Umschlagillustration von Silvia Christoph, Berlin

Umschlaggestaltung von eStudio Calamar, Girona, auf der Grundlage

der Gestaltung von Aiga Rasch (9. Juli 1941 - 24. Dezember 2009)

Unser gesamtes lieferbares Programm und viele weitere Informationen zu unseren Büchern, Spielen, Experimentierkästen, DVDs, Autoren und Aktivitäten finden Sie unter www.kosmos.de

© 2007, 2008, 2011 Franckh-Kosmos Verlags-GmbH & Co. KG, Stuttgart

Alle Rechte vorbehalten.

Mit freundlicher Genehmigung der Universität Michigan

Based on Characters by Rober Arthur.

ISBN 978-3-440-12896-1

Satz: DOPPELPUNKT, Stuttgart

eBook-Konvertierung: le-tex publishing services GmbH, Leipzig

Ein verdächtiges Subjekt

»Uuuuuuh-huuuuuh babe you set my heart on fire ... «

Schwungvoll schob Peter Shaw den Rasenmäher durch den Garten und sang dabei aus voller Kehle zu der Musik in seinen Kopfhörern. Es war brütend heiß, er schwitzte und musste sich ordentlich anstrengen, um vorwärts zu kommen.
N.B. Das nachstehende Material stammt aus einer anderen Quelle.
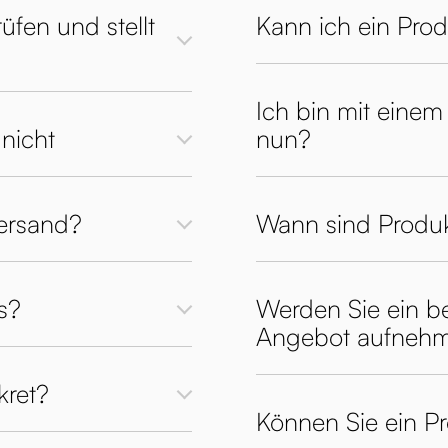
üfen und stellt
Kann ich ein Pro
Ich bin mit einem
nicht
nun?
Versand?
Wann sind Produk
s?
Werden Sie ein be
Angebot aufneh
kret?
Können Sie ein P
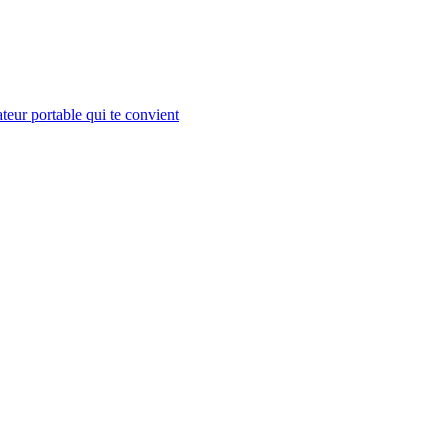
teur portable qui te convient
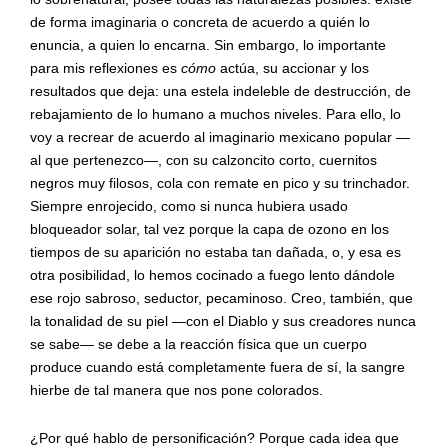
de forma imaginaria o concreta de acuerdo a quién lo
enuncia, a quien lo encarna. Sin embargo, lo importante
para mis reflexiones es
cómo
actúa, su accionar y los
resultados que deja: una estela indeleble de destrucción, de
rebajamiento de lo humano a muchos niveles. Para ello, lo
voy a recrear de acuerdo al imaginario mexicano popular —
al que pertenezco—, con su calzoncito corto, cuernitos
negros muy filosos, cola con remate en pico y su trinchador.
Siempre enrojecido, como si nunca hubiera usado
bloqueador solar, tal vez porque la capa de ozono en los
tiempos de su aparición no estaba tan dañada, o, y esa es
otra posibilidad, lo hemos cocinado a fuego lento dándole
ese rojo sabroso, seductor, pecaminoso. Creo, también, que
la tonalidad de su piel —con el Diablo y sus creadores nunca
se sabe— se debe a la reacción física que un cuerpo
produce cuando está completamente fuera de sí, la sangre
hierbe de tal manera que nos pone colorados.
¿Por qué hablo de personificación? Porque cada idea que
»... and I can´t stand the heat, can´t just stand by ...«

Das Rasenmähen war eine seiner häuslichen Pflichten und wurde sogar bezahlt. Aber in den letzten drei Wochen war er viel lieber zum Surfen gegangen, als sein Taschengeld aufzubessern, und so war das Gras mittlerweile fast kniehoch gewachsen.
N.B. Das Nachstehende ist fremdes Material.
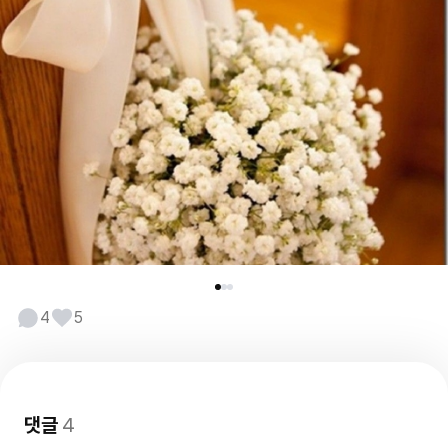
4
5
댓글
4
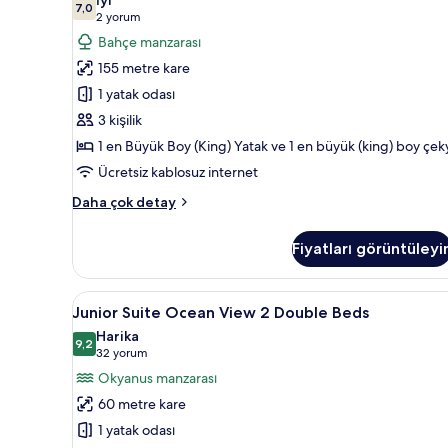
fazla
Casita
7,0
7,0 / 10
(2
2 yorum
detay
with
yorum)
Bahçe manzarası
Plunge
155 metre kare
Pool
1 yatak odası
için
3 kişilik
tüm
1 en Büyük Boy (King) Yatak ve 1 en büyük (king) boy çek
fotoğrafları
görün
Ücretsiz kablosuz internet
Garden
Daha çok detay
View
Casita
Fiyatları görüntüleyi
with
Plunge
Pool
Junior
Kaliteli yatak takımı, yastık yüz
6
hakkında
Junior Suite Ocean View 2 Double Beds
Suite
daha
Harika
fazla
Ocean
9,2
9,2 / 10
(32
32 yorum
detay
View
yorum)
Okyanus manzarası
2
60 metre kare
Double
1 yatak odası
Beds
»... uuuuuuh, I can´t stand this burning desire ...«

Aber dafür hinterließ der Mäher jetzt auch eine schöne kurz geschorene Spur, der man richtig ansah, dass hier gearbeitet worden war.
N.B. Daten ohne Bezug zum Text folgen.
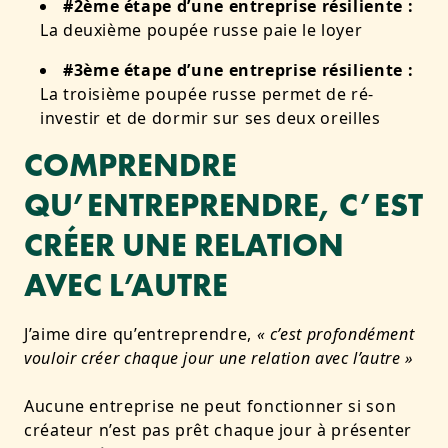
#2ème étape d’une entreprise résiliente :
La deuxième poupée russe paie le loyer
#3ème étape d’une entreprise résiliente :
La troisième poupée russe permet de ré-
investir et de dormir sur ses deux oreilles
COMPRENDRE
QU’ENTREPRENDRE, C’EST
CRÉER UNE RELATION
AVEC L’AUTRE
J’aime dire qu’entreprendre,
« c’est profondément
vouloir créer chaque jour une relation avec l’autre »
Aucune entreprise ne peut fonctionner si son
créateur n’est pas prêt chaque jour à présenter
»... so gimme gimme gimme muuuuuuushroom piiiiiiie – huaah!«

Etwas Eiskaltes war ihm gegen den Rücken geklatscht. Peter riss sich die Kopfhörer herunter, griff nach der getroffenen Stelle und fühlte kalte Nässe. Wütend drehte er sich um, und sein Blick fiel zuerst auf einen nassen Waschlappen neben ihm im Gras und dann auf seine Mutter, die am Küchenfenster stand. »Ma! Was zum – was soll das denn? Warst du das?«

»Wer sonst?«, sagte seine Mutter. »Ich habe dich in den letzten zehn Minuten fünfmal gerufen. Da du mich jetzt endlich hören kannst, habe ich eine Nachricht für dich. Von Justus.«

Peter horchte auf. »Justus? Hat er angerufen?«

»Nein, ich habe nur diesen Zettel im Briefkasten gefunden. Du warst wohl so beschäftigt, dass er dich nicht stören wollte.« Mrs Shaw drückte ihrem Sohn einen Zettel in die Hand, und Peter las:

Hallo, Kollege,

seit gestern hält sich ein verdächtiges Subjekt in der Nähe des Schrottplatzes auf. Aufgrund seines Aussehens, seines Auftretens und seiner allgemeinen Unaustehlichkeit halte ich es nicht für gänzlich ausgeschlossen, dass er ein Verwandter von Skinny Norris sein könnte – vielleicht ein Vetter.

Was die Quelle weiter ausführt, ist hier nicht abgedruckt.